Neither had the primitive fathers any great or good opinion of the heathen philosophy, as it is manifest from several passages in their writings; so that this vein of affecting to raise the reputation of those sages so high is a mode and a vice but of yesterday, assumed chiefly, as I have said, to disparage revealed knowledge, and the Consequences of it among us.

Now, because this is a prejudice which may prevail with some

persons, so far as to lessen the influence of the gospel; and whereas, therefore, this is an opinion which men of education are likely to be encountered with, when they have produced themselves into the world; I shall endeavor to show that their preference of heathen wisdom and virtue before that of the Christian is every way unjust, and grounded upon ignorance or mistake; in order to which, I shall consider four things:

First, I shall produce certain points wherein the wisdom and virtue of all unrevealed philosophy in general fell short and was very imperfect.

Secondly, I shall show in several instances where some of the most renowned philosophers have been grossly defective in their lessons of morality.

Thirdly, I shall prove the perfection of Christian wisdom, from the proper characters and marks of it.

Lastly, I shall show that the great examples of wisdom and virtue among the heathen wise men were produced by personal merit, and not influenced by the doctrine of any sect, whereas in Christianity it is quite the contrary.

First, I shall produce certain points wherein the wisdom and virtue of all unrevealed philosophy in general fell short and was very imperfect.

My design is to persuade men that Christian philosophy is in all things preferable to heathen wisdom; from which, or its professors, I shall however have no occasion to detract. They were as wise and as good as it was possible for them to be under such disadvantages, and would have probably been infinitely more so with such aids as we enjoy; but our lessons are certainly much better, however our practices may fall short.

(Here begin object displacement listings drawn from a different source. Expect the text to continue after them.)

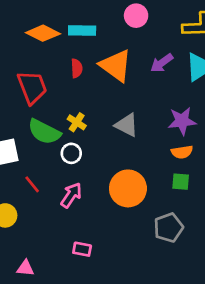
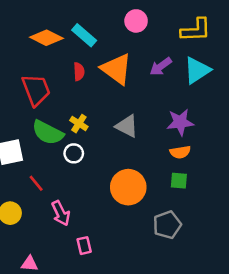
cyan rectangle: (82, 30) -> (84, 35), turned 40
pink arrow: (71, 195) -> (61, 213), moved, turned 120
pink rectangle: (82, 249) -> (84, 246), turned 66

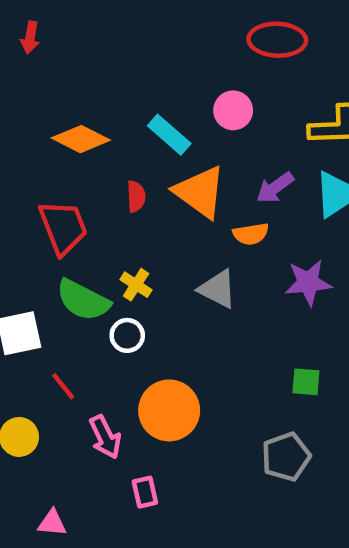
cyan rectangle: (84, 35) -> (169, 135), moved
orange semicircle: (180, 152) -> (251, 234), moved
orange circle: (128, 187) -> (169, 410), moved

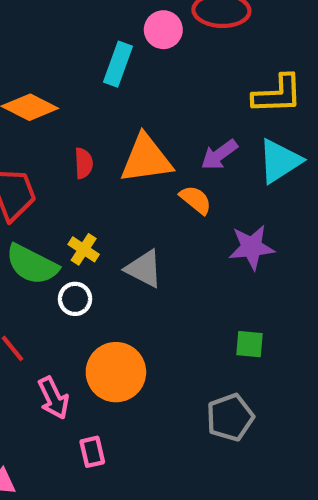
pink circle: (233, 110) -> (163, 30), moved
cyan rectangle: (169, 135) -> (118, 64), moved, turned 69
orange triangle: (200, 192) -> (146, 159), turned -44
orange semicircle: (251, 234) -> (196, 200), turned -132
gray triangle: (218, 289) -> (144, 269), moved

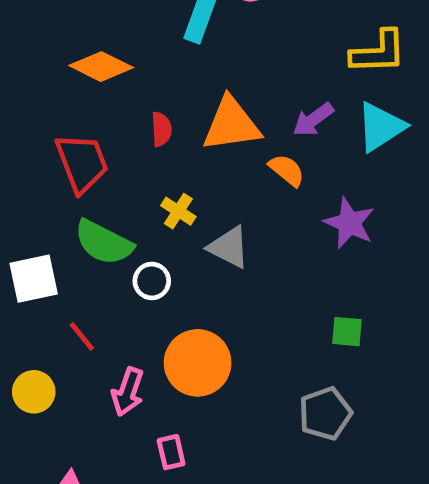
purple star: (252, 247) -> (349, 223), turned 30
yellow cross: (84, 249) -> (178, 211), moved
pink arrow: (53, 398) -> (128, 392), turned 45

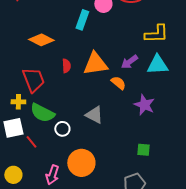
cyan triangle: (381, 127) -> (157, 65), turned 30
yellow cross: (178, 211) -> (18, 102), moved, turned -32
red line: (82, 336) -> (31, 142), moved

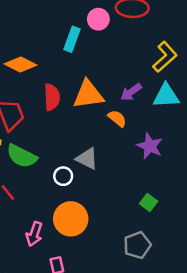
yellow L-shape: (156, 34) -> (165, 57), turned -40
red semicircle: (66, 66) -> (52, 97), size x1.5
white circle: (62, 129) -> (63, 176), moved
green square: (143, 150) -> (149, 203), turned 32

The first point I shall mention is that universal defect which was in all their schemes, that they could not agree about their chief good, or wherein to place the happiness of mankind; nor had any of them a tolerable answer upon this difficulty to satisfy a reasonable person. For to say, as the most plausible of them did, "that happiness consisted in virtue," was but vain babbling and a mere sound of words, to amuse others and themselves; because they were not agreed what this virtue was, or wherein it did consist; and likewise because several among the best of them taught quite different things, placing happiness in health or good fortune, in riches or in honor, where all were agreed that virtue was not, as I shall have occasion to show when I speak of their particular tenets.